(Problem description):
Each record should reappear exactly in your answer, minus any picture.

(Exercise material):

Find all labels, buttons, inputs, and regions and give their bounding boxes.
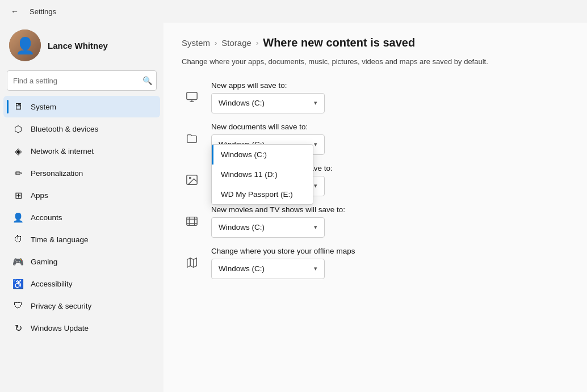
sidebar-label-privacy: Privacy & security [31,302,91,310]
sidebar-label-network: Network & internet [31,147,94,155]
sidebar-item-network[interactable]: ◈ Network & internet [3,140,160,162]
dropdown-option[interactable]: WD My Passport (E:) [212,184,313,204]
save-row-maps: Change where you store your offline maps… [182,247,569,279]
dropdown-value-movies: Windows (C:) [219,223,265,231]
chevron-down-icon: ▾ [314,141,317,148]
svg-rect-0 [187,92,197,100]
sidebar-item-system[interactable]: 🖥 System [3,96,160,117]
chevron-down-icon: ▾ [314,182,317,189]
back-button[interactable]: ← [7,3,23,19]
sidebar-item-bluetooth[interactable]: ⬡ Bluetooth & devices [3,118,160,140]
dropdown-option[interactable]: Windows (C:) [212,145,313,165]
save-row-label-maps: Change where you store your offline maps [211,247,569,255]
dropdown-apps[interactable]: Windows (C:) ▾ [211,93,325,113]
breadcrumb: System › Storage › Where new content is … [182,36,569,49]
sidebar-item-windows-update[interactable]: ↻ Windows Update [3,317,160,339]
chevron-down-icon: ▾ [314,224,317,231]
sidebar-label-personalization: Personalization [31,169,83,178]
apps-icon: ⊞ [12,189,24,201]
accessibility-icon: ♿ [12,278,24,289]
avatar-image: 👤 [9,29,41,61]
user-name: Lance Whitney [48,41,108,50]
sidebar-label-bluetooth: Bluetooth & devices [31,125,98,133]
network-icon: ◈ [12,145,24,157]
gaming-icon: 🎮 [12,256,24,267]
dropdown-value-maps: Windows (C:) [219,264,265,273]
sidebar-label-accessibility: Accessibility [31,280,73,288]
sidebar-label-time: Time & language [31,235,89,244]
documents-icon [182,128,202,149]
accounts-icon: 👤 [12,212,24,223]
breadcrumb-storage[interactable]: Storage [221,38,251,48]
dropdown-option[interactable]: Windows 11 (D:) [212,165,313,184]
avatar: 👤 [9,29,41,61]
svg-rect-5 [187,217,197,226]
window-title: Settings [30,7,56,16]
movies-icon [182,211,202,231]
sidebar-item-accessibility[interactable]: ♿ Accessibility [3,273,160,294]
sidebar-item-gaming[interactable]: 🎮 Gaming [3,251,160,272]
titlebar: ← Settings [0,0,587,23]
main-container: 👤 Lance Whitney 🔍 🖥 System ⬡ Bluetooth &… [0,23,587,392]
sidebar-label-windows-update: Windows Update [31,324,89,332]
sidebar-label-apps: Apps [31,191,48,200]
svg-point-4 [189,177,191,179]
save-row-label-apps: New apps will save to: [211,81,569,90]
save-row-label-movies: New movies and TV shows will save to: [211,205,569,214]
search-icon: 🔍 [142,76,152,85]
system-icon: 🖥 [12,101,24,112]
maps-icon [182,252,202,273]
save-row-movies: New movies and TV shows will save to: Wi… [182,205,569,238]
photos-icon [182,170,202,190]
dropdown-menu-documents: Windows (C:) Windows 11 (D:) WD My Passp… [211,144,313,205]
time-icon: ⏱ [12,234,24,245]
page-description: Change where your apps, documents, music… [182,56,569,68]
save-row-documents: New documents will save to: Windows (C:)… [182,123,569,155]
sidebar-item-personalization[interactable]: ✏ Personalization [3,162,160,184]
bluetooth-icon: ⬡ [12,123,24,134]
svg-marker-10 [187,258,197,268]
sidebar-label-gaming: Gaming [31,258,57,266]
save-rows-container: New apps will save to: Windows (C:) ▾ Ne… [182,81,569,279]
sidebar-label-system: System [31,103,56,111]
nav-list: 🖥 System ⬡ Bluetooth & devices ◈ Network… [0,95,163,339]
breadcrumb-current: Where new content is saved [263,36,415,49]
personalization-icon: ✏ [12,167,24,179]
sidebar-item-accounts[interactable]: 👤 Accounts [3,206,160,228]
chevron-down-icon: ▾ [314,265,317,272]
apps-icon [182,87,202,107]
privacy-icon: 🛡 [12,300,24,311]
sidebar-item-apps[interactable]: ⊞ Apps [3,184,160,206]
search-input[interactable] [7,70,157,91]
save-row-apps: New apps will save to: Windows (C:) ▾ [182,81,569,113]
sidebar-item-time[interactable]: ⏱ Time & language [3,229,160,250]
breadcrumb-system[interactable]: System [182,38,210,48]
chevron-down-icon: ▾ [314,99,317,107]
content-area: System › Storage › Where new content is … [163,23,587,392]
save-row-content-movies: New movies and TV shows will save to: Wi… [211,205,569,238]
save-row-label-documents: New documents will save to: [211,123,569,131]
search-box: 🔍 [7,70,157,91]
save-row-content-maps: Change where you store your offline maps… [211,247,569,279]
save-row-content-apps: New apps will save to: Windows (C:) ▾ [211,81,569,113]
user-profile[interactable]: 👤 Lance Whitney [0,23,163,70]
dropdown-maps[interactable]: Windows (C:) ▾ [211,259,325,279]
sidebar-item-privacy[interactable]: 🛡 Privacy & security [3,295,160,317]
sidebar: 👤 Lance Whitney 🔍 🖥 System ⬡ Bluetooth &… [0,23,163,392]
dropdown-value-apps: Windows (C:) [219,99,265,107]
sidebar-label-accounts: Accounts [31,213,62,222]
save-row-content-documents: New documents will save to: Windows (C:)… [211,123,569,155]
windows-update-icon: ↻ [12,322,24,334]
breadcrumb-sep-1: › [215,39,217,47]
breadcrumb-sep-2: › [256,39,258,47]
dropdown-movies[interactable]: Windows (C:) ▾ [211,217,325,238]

(Result of this task):
Find all labels, buttons, inputs, and regions and give their bounding boxes.
sidebar-label-privacy: Privacy & security [31,302,91,310]
sidebar-label-network: Network & internet [31,147,94,155]
sidebar-item-network[interactable]: ◈ Network & internet [3,140,160,162]
dropdown-option[interactable]: WD My Passport (E:) [212,184,313,204]
save-row-maps: Change where you store your offline maps… [182,247,569,279]
dropdown-value-movies: Windows (C:) [219,223,265,231]
chevron-down-icon: ▾ [314,141,317,148]
svg-rect-0 [187,92,197,100]
sidebar-item-system[interactable]: 🖥 System [3,96,160,117]
chevron-down-icon: ▾ [314,182,317,189]
back-button[interactable]: ← [7,3,23,19]
sidebar-item-bluetooth[interactable]: ⬡ Bluetooth & devices [3,118,160,140]
dropdown-option[interactable]: Windows (C:) [212,145,313,165]
save-row-label-maps: Change where you store your offline maps [211,247,569,255]
dropdown-apps[interactable]: Windows (C:) ▾ [211,93,325,113]
breadcrumb: System › Storage › Where new content is … [182,36,569,49]
sidebar-item-windows-update[interactable]: ↻ Windows Update [3,317,160,339]
chevron-down-icon: ▾ [314,224,317,231]
sidebar-label-personalization: Personalization [31,169,83,178]
apps-icon: ⊞ [12,189,24,201]
accessibility-icon: ♿ [12,278,24,289]
avatar-image: 👤 [9,29,41,61]
user-name: Lance Whitney [48,41,108,50]
sidebar-label-bluetooth: Bluetooth & devices [31,125,98,133]
network-icon: ◈ [12,145,24,157]
gaming-icon: 🎮 [12,256,24,267]
dropdown-value-maps: Windows (C:) [219,264,265,273]
sidebar-label-accessibility: Accessibility [31,280,73,288]
sidebar-label-time: Time & language [31,235,89,244]
documents-icon [182,128,202,149]
accounts-icon: 👤 [12,212,24,223]
breadcrumb-storage[interactable]: Storage [221,38,251,48]
dropdown-option[interactable]: Windows 11 (D:) [212,165,313,184]
avatar: 👤 [9,29,41,61]
svg-rect-5 [187,217,197,226]
window-title: Settings [30,7,56,16]
movies-icon [182,211,202,231]
sidebar-item-accessibility[interactable]: ♿ Accessibility [3,273,160,294]
sidebar-item-gaming[interactable]: 🎮 Gaming [3,251,160,272]
titlebar: ← Settings [0,0,587,23]
main-container: 👤 Lance Whitney 🔍 🖥 System ⬡ Bluetooth &… [0,23,587,392]
sidebar-label-windows-update: Windows Update [31,324,89,332]
sidebar-label-apps: Apps [31,191,48,200]
svg-point-4 [189,177,191,179]
save-row-label-apps: New apps will save to: [211,81,569,90]
save-row-label-movies: New movies and TV shows will save to: [211,205,569,214]
search-icon: 🔍 [142,76,152,85]
system-icon: 🖥 [12,101,24,112]
maps-icon [182,252,202,273]
save-row-movies: New movies and TV shows will save to: Wi… [182,205,569,238]
photos-icon [182,170,202,190]
dropdown-menu-documents: Windows (C:) Windows 11 (D:) WD My Passp… [211,144,313,205]
time-icon: ⏱ [12,234,24,245]
page-description: Change where your apps, documents, music… [182,56,569,68]
save-row-documents: New documents will save to: Windows (C:)… [182,123,569,155]
sidebar-item-personalization[interactable]: ✏ Personalization [3,162,160,184]
bluetooth-icon: ⬡ [12,123,24,134]
svg-marker-10 [187,258,197,268]
sidebar-label-gaming: Gaming [31,258,57,266]
save-rows-container: New apps will save to: Windows (C:) ▾ Ne… [182,81,569,279]
sidebar-label-system: System [31,103,56,111]
nav-list: 🖥 System ⬡ Bluetooth & devices ◈ Network… [0,95,163,339]
breadcrumb-current: Where new content is saved [263,36,415,49]
personalization-icon: ✏ [12,167,24,179]
sidebar-item-accounts[interactable]: 👤 Accounts [3,206,160,228]
chevron-down-icon: ▾ [314,265,317,272]
apps-icon [182,87,202,107]
privacy-icon: 🛡 [12,300,24,311]
sidebar-item-apps[interactable]: ⊞ Apps [3,184,160,206]
search-input[interactable] [7,70,157,91]
save-row-apps: New apps will save to: Windows (C:) ▾ [182,81,569,113]
sidebar-item-time[interactable]: ⏱ Time & language [3,229,160,250]
breadcrumb-system[interactable]: System [182,38,210,48]
chevron-down-icon: ▾ [314,99,317,107]
content-area: System › Storage › Where new content is … [163,23,587,392]
save-row-content-movies: New movies and TV shows will save to: Wi… [211,205,569,238]
save-row-label-documents: New documents will save to: [211,123,569,131]
search-box: 🔍 [7,70,157,91]
save-row-content-maps: Change where you store your offline maps… [211,247,569,279]
save-row-content-apps: New apps will save to: Windows (C:) ▾ [211,81,569,113]
user-profile[interactable]: 👤 Lance Whitney [0,23,163,70]
dropdown-maps[interactable]: Windows (C:) ▾ [211,259,325,279]
sidebar-item-privacy[interactable]: 🛡 Privacy & security [3,295,160,317]
sidebar: 👤 Lance Whitney 🔍 🖥 System ⬡ Bluetooth &… [0,23,163,392]
dropdown-value-apps: Windows (C:) [219,99,265,107]
sidebar-label-accounts: Accounts [31,213,62,222]
save-row-content-documents: New documents will save to: Windows (C:)… [211,123,569,155]
windows-update-icon: ↻ [12,322,24,334]
breadcrumb-sep-1: › [215,39,217,47]
breadcrumb-sep-2: › [256,39,258,47]
dropdown-movies[interactable]: Windows (C:) ▾ [211,217,325,238]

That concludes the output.